I agree that reproducible builds are absolutely necessary. Nobody's proposing taking those away.
There's a distinction here between how you pick a version in production, and what happens when you do an `npm update` or `gem update`. I'm getting the sense since my last comment that in the Java world the second flow doesn't actually exist. What is your typical workflow for updating your libraries (fixed in the Gradle lockfile) to newer versions? In the Rails world you specify your dependencies in a file called Gemfile, and running `bundle install` fixes the versions chosen for them in a file called Gemfile.lock. In this context, Steve Losh is complaining about the former. Versions in Gemfile.lock are absolutely fine. It's auto-generated after all. Versions in the manually managed Gemfile are a smell.
Does this make sense? I think we have a misunderstanding rather than a fundamental disagreement. I'm actually kinda glad to hear that you had this confusion even after reading the OP (and thanks for doing so!). It makes me feel better about my own writing.
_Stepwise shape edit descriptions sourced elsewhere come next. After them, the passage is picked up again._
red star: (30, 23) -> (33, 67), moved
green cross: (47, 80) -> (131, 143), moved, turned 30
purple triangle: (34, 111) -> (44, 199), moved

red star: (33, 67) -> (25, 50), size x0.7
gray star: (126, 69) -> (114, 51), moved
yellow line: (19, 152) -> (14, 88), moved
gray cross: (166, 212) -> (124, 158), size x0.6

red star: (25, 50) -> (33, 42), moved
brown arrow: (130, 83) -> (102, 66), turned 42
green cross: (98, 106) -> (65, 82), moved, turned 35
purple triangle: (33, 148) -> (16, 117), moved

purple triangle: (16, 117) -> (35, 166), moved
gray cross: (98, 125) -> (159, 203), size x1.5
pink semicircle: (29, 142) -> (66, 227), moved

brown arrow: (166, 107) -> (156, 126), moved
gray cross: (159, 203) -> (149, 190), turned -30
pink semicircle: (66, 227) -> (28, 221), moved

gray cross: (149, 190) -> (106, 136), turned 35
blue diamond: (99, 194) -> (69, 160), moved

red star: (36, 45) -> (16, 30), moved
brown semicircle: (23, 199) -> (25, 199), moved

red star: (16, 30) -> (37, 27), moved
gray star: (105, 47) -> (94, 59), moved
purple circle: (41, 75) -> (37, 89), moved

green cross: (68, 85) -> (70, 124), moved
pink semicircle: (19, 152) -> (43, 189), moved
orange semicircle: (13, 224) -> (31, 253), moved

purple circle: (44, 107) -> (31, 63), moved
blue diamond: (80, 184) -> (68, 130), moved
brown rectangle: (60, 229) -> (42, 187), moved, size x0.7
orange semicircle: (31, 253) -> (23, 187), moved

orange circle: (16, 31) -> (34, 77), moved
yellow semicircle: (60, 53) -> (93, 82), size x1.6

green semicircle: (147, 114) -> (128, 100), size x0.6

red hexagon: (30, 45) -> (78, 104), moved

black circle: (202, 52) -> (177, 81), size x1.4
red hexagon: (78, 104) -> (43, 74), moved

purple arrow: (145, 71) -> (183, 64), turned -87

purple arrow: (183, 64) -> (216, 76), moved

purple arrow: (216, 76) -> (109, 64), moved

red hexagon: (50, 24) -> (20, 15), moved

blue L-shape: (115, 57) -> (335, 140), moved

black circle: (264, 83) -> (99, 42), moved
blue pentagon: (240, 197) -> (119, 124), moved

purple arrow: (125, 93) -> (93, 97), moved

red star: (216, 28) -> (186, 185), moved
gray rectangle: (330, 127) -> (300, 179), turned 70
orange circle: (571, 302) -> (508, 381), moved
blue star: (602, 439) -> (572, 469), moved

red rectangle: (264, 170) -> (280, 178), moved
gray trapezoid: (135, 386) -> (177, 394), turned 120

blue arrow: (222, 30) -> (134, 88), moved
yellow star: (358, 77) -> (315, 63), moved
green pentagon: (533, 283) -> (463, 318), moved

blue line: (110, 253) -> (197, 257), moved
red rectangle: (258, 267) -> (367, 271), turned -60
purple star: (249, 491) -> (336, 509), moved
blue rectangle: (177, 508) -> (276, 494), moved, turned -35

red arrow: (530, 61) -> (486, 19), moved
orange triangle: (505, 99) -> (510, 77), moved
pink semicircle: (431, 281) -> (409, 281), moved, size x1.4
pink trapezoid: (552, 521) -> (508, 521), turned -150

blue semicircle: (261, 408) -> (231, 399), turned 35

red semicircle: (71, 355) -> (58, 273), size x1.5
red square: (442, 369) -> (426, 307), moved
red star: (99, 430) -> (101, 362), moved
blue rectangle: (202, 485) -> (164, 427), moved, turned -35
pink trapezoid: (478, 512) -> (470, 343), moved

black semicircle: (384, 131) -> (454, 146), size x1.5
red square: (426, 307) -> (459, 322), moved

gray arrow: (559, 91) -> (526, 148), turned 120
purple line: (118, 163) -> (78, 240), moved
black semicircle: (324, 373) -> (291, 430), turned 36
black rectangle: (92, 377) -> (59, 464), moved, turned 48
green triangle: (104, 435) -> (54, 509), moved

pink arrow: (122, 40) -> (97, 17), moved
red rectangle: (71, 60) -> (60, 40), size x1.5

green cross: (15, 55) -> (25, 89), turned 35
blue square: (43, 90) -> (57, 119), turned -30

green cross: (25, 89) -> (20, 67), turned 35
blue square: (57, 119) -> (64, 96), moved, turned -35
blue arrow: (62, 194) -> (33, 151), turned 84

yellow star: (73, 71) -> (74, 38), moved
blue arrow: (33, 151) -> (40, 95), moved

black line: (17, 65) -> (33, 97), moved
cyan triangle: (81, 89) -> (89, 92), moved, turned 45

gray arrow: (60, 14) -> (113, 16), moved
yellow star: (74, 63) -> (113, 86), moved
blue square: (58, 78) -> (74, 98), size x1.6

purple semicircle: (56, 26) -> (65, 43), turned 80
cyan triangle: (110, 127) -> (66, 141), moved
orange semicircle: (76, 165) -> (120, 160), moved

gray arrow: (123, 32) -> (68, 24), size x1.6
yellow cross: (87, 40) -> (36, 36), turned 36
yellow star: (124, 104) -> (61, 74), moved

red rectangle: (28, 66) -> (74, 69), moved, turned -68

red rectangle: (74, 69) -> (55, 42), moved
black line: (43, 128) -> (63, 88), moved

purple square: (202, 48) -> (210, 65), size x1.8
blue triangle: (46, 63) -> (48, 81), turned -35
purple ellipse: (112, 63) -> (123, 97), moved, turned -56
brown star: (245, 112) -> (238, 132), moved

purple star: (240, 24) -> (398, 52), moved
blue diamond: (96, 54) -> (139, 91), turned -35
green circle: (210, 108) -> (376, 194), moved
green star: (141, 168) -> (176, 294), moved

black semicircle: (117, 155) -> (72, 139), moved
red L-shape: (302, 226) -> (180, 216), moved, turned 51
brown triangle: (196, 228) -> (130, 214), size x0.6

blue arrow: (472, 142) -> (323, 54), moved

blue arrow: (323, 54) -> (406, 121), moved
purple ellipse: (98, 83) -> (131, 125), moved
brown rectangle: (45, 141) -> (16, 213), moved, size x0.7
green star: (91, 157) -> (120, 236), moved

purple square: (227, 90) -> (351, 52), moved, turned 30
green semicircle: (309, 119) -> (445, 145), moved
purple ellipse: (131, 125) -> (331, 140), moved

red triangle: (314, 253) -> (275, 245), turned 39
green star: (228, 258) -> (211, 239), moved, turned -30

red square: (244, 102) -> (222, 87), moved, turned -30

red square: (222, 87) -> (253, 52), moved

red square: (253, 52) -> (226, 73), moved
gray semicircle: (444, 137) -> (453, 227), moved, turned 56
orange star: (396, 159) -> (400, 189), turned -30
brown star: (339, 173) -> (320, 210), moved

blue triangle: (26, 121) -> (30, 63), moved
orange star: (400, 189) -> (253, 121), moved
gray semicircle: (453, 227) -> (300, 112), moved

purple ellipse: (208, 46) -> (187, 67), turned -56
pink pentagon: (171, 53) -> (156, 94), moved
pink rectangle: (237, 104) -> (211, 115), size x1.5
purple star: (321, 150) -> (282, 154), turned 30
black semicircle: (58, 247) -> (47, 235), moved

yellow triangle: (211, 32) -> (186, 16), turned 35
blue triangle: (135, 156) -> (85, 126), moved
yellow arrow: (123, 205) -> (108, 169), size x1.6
Ok this makes sense. So the way we do this with Nebula + the dependency locking plugin is that we specify a version constraint for each dependency. Typically that would be something like latest.release for internal dependencies, major.+ for important 3rd party dependencies like guava, and potentially a specific version number for less important 3rd party dependencies.
Re-generating the lock file would pull the latest versions that satisfy the constraints. That lock file is not supposed to be edited manually.
> the fact that manually specifying version numbers to avoid running newer code is commonplace, expected, and a “best practice” horrifies me
I think version pinning is not only a "best practice", I think it is absolutely necessary. I demand reproducible builds.